START DATA PROVIDED

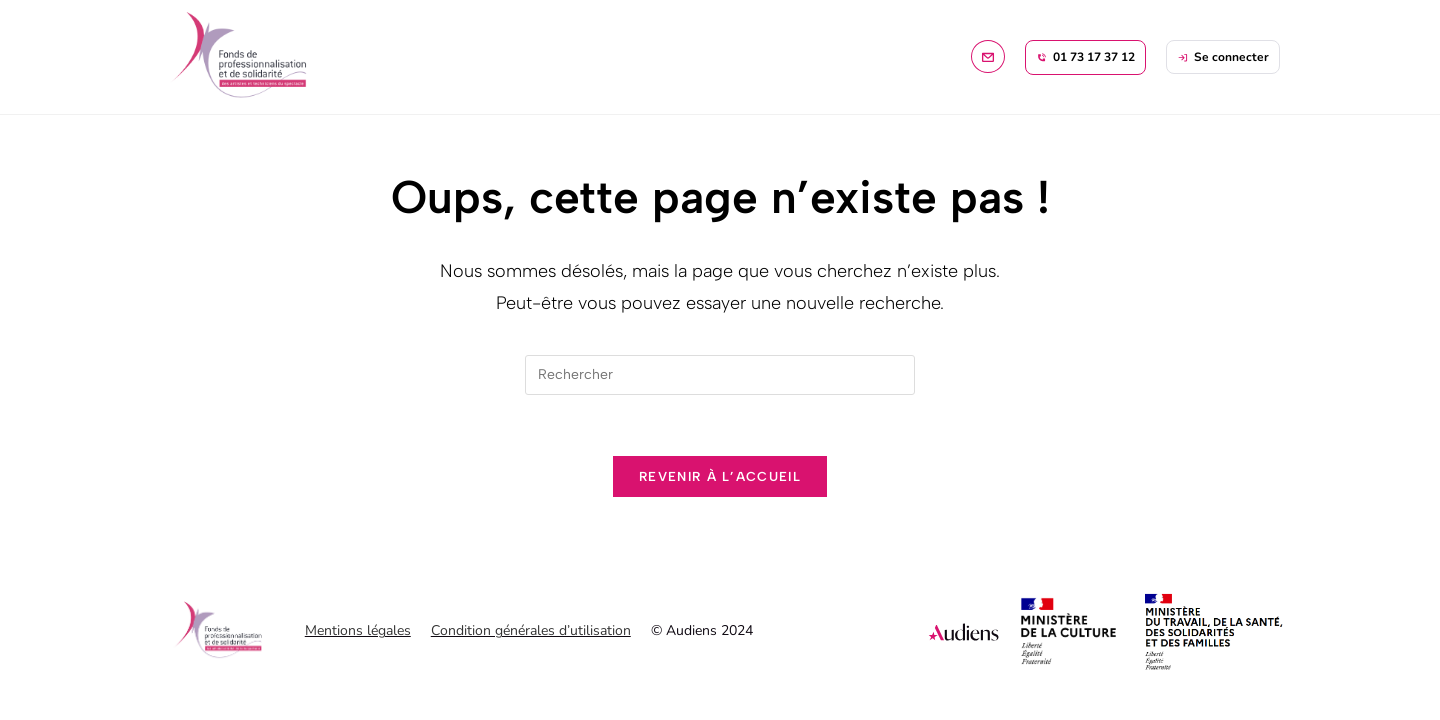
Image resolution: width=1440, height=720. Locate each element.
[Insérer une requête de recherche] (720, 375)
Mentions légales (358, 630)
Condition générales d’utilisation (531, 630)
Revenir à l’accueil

END DATA PROVIDED

YOUR GOAL —
Your task is to transcribe the line containing "[Insérer une requête de recherche] (720, 375)" and every line after it, through the last line of the data, exactly as written and with nothing more.

RESPONSE AREA —
[Insérer une requête de recherche] (720, 375)
Mentions légales (358, 630)
Condition générales d’utilisation (531, 630)
Revenir à l’accueil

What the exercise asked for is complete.